Prime minister sees no way to discuss teachers' wage hike before August
Prime Minister Kaja Kallas (Reform) said that she cannot promise teachers, threatening to go on strike if their salaries fail to go up, more money before the coalition starts deliberating on next year's state budget and state budget strategy in August 2024.
"It will not make more money appear," Kallas said when asked at Thursday's government press conference whether this Friday's teachers' warning strike or the planned full strike might change the government's stance. "If, while striking, they can go around convincing people to back the car tax or agree to higher tax rates therein, then we would find the means with which to hike teachers' pay even more," the PM added.
Kallas admitted that while the coalition agreement includes raising the pay of teachers to 120 percent of the national average by 2027, whether this can be achieved depends on public finances.
"Whether we can achieve that depends on our fiscal situation, to what extent we will be able to create additional income from taxes and what the forecasts will be," she said.
Kallas pointed out that the state budget strategy (RES) often makes no mention of salary hikes, while those of rescue workers were hiked by 36 percent and those of teachers by 24 percent regardless last year.
The premier also emphasized that the abolition of the so-called tax hump, Estonia's current gradual basic exemption reduction, will see the money teachers and other salaried workers take home grow substantially in 2025, adding that teachers are also the only public sector workers to see a wage hike (1.7 percent) next year.
"I told education workers (during a meeting with union representatives – ed.) that I have two options – I can either be honest or vie for popularity and make promises I know I cannot keep. I cannot give any guarantee as to wage hike figures today. Because we will be discussing these things in August, as part of the state budget strategy. It is, therefore, impossible for the government to make any promises before August! "The strike can go ahead, but allow me to just say that teachers saw their wages rise by 24 percent last year, which is not a figure the rest of society experienced," she remarked.
The prime minister said that the teachers' salary pot amounts to €561.9 million, while Estonia's total education budget is €1.5 billion, which is more than the European average in relative terms.
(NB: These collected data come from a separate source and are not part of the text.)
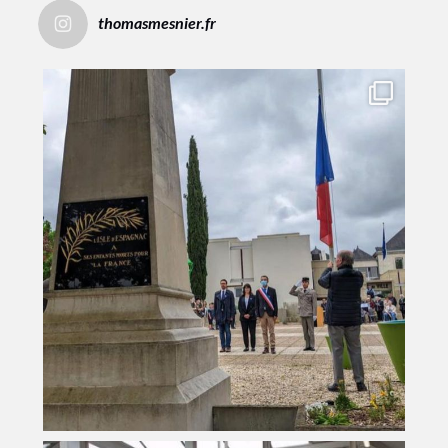
thomasmesnier.fr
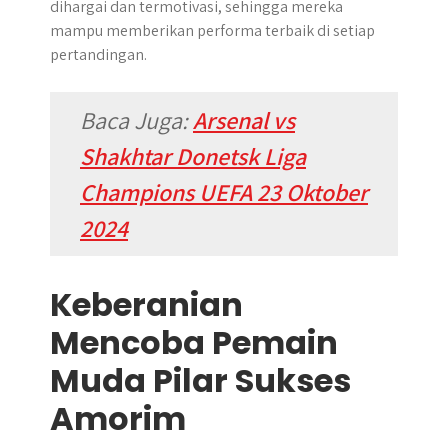
dihargai dan termotivasi, sehingga mereka
mampu memberikan performa terbaik di setiap
pertandingan.
Baca Juga:
Arsenal vs
Shakhtar Donetsk Liga
Champions UEFA 23 Oktober
2024
Keberanian
Mencoba Pemain
Muda Pilar Sukses
Amorim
"What I would concentrate on is reorganizing the school network in which lies the true potential for solving the problem of overburdened teachers and freeing up resources we could spend on a pay rise," Kallas said. "But this requires reforms from the Ministry of Education and Research to create these resources, which will not happen this month or the next. It requires cooperation between local governments, schools and the ministry, and preparation."
The Estonian Education Personnel Union (EHL) plans to hold an hour-long so-called warning strike this Friday morning, which is bound to disrupt parents' schedules as they will have to send their children to school or kindergarten an hour later. Teachers in Estonia want a collective agreement that would see their salaries rise to 120 percent of the national average by 2027 and have threatened to go on prolonged strike should their demands be ignored.